In May of this year, Extremiti3D announced an exclusive distribution agreement with Friddle’s Orthopedic Appliances, located in Honea Path, S.C., to distribute the company’s line of 3D-printed transtibial and transfemoral sockets and covers.

“It’s a great partnership,” said Price.

The company has begun penetrating the market and plans to market aggressively through the end of the year, putting it near At Market status.

Meanwhile, in June, parent company Reify won phase two of the SBIR award for a $1 million DOD contract to continue the research and development of 3D prosthetics.

At Market
PharmRight

Bill Park founded PharmRight in 2013 to produce devices and offer services for dispensing at-home medications.

“I’ve always been involved in pharmacy automation,” Park said. “This was our step into the home. There are 32 million people in the country taking more than five prescription medications, and it’s important that they’re able to do so while remaining healthy and independent.”

The company’s first product was Livi®, an automated in-home dispensing system managed by a cloud-based application that allows for real-time monitoring of medications. The dispenser, dubbed “an intelligent pill box” and resembling a Keurig coffeemaker, can store up to a 90-day supply of 15 different oral medications and supplements in solid form. The secure cloud application, through PharmRight’s partnership with Zipit Wireless, monitors all interactions and can send alerts about missed doses or refill needs to medical professionals and family members.

Much of the funding happened in pre-sales, with funding from angel investors and an offering of common stock, which helped finance the device’s engineering and the software development of the cloud application.

After the company closed on a $200,000 funding agreement with SC Launch, the company began volunteer testing and soon after received the go-ahead from federal regulators.

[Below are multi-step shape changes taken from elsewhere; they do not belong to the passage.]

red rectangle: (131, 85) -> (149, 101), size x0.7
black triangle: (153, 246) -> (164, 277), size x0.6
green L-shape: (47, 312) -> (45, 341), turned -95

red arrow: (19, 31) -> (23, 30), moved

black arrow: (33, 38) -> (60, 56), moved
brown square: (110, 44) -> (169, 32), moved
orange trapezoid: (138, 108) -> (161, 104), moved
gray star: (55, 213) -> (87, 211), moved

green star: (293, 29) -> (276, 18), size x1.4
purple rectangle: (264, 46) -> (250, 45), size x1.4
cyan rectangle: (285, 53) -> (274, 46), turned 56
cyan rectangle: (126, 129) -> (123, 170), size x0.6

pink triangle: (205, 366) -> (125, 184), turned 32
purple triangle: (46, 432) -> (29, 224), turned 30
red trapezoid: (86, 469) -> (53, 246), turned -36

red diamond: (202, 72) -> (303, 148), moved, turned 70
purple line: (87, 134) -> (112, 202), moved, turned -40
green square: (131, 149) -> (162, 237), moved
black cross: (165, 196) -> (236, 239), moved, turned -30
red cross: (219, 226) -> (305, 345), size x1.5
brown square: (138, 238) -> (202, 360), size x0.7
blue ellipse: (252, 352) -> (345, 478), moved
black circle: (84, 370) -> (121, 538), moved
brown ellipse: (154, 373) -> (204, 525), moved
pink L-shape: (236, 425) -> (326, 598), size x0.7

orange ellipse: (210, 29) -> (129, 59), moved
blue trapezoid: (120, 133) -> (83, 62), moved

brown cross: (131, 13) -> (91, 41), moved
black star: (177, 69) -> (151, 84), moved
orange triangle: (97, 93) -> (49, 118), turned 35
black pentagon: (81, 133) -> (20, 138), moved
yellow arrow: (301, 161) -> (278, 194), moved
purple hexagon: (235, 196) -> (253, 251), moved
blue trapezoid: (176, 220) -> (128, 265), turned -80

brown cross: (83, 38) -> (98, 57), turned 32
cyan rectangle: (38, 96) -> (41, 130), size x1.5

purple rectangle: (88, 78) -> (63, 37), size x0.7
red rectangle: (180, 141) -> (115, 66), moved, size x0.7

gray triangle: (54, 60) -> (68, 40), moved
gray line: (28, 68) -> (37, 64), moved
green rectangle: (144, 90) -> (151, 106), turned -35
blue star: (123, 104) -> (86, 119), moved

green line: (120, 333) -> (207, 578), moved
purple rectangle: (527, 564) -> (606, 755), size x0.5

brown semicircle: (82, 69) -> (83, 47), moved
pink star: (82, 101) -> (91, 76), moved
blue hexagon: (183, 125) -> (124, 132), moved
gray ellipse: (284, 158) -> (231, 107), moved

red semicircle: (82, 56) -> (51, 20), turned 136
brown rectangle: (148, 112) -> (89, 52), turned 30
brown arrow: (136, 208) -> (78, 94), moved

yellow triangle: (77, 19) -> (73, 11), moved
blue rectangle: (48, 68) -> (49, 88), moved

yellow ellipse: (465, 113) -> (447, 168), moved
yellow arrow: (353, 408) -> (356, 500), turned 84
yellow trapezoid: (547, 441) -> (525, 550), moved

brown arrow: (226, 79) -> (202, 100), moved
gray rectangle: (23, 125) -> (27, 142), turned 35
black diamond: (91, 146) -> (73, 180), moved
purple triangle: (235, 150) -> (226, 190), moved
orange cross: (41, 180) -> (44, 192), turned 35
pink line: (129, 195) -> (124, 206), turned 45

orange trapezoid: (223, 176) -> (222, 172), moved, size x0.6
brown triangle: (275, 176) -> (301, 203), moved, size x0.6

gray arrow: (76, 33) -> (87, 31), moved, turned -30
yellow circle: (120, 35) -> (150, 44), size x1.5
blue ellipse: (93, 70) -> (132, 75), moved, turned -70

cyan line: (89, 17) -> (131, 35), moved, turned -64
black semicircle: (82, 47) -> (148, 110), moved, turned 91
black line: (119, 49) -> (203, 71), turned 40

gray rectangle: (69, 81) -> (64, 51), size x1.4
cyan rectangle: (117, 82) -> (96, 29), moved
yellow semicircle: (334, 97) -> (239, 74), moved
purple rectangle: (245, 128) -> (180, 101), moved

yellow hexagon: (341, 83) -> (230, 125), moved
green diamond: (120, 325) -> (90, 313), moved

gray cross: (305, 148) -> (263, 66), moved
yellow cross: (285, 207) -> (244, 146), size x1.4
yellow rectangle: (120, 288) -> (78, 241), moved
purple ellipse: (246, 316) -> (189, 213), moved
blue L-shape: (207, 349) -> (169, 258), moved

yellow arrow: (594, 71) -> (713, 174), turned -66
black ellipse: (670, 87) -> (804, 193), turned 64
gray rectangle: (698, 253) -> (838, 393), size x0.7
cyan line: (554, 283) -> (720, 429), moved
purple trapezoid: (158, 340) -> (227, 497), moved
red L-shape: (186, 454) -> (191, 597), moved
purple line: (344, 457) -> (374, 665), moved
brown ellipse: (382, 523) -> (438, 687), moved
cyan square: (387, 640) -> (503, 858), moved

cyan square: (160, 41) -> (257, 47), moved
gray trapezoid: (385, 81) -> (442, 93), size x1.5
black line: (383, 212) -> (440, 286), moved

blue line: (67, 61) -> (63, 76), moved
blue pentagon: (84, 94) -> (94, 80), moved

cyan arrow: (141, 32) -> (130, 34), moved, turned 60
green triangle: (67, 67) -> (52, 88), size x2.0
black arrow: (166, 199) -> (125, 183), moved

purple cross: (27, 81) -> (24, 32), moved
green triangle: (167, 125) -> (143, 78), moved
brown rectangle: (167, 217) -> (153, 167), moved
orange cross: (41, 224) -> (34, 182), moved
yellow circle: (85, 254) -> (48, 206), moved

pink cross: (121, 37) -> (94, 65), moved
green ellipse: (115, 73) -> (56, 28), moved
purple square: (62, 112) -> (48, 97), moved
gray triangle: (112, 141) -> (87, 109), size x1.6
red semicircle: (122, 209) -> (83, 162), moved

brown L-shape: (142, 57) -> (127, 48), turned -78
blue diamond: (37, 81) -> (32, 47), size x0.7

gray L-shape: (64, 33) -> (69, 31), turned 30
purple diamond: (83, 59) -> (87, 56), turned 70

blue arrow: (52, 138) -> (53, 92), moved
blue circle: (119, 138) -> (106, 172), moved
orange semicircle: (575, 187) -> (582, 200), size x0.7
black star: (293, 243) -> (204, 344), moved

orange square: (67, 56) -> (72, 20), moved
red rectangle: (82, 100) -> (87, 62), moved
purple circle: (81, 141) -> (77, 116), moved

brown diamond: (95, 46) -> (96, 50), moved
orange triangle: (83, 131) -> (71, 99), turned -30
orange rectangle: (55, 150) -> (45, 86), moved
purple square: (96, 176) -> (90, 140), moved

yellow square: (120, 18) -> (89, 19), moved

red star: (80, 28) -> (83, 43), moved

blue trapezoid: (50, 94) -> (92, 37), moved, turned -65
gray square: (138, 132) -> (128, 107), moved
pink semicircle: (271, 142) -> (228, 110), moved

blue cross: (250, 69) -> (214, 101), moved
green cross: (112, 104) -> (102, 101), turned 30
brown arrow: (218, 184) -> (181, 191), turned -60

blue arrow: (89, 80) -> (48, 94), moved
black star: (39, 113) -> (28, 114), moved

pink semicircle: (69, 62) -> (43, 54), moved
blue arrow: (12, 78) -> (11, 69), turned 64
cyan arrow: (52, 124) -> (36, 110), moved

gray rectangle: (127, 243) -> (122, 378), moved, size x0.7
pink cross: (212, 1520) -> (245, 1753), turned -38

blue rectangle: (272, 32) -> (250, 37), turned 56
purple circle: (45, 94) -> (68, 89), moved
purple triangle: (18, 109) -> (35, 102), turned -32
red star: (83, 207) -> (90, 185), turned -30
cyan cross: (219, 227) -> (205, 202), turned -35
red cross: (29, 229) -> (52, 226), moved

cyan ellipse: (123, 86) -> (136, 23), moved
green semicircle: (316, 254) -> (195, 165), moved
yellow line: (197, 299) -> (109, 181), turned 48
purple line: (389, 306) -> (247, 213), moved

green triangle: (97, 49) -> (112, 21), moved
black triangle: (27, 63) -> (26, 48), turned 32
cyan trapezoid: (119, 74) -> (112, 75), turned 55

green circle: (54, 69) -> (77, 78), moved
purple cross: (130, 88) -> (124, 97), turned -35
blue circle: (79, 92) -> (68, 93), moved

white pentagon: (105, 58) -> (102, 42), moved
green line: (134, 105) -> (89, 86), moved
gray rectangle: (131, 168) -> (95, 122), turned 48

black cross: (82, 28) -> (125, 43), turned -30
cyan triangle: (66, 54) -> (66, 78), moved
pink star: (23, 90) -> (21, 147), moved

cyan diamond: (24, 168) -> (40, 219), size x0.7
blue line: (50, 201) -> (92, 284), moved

Earlier this year, the company had its first paying customers, but continued to seek investments. According to securities disclosures, some of those were convertible notes, a type of debt that investors can trade for stock at a later date.

Several pharmacies have signed on as customers, including Reconnect4Health in Greenville and The Medicine Shoppe-Rapid City and Pharmnet in Mississippi.

Recent Exit
Cactus, LLC

Founded in 2010 by David Maness, Cactus, LLC began as a way to collect and dispose of refuse systems in medical facilities. Without the proper compliant waste management programs, pharmaceutical waste could be flushed or dumped, which could lead to strict penalties.

“We saw this need in the industry and decided to address it,” Maness said. “The regulatory changes that came about regarding proper waste management in the medical field are good ones.”

The company’s product line includes the Smart Sink®, Pharma Lock®, and Pharma Lock® O.R. Controlled Substance Waste Management Systems. 

Within two years, the company had formed strategic partnerships with two other companies to refine its solutions and consulting services: One with EXP, Pharmaceutical Services Corp. and one with Cegedim Compliance Solutions. The former serves 70 percent of the U.S. hospital-based reverse distribution market; the latter is an expert in regulatory compliance for waste management.

In April of this year, medical technology giant Stryker acquired Cactus. Active in more than 100 countries, Stryker offers innovative products and services in the areas of orthopedics, medical and surgical, and neurotechnology and spine. 

According to Stryker’s marketing director, Nate Miersma, the acquisition would allow the company “to help its medical facility clients to improve their anti-drug diversion efforts, promote environmentally sustainable disposal practices and ensure that their facilities remain regulatory compliant.”

The acquisition was sought to provide Stryker’s customers with proven products that facilitate drug diversion prevention and meet the pharmaceutical waste disposal standards. 

The products have been in the U.S. market under the Cactus name since 2012 and are currently installed in more than 1,300 facilities.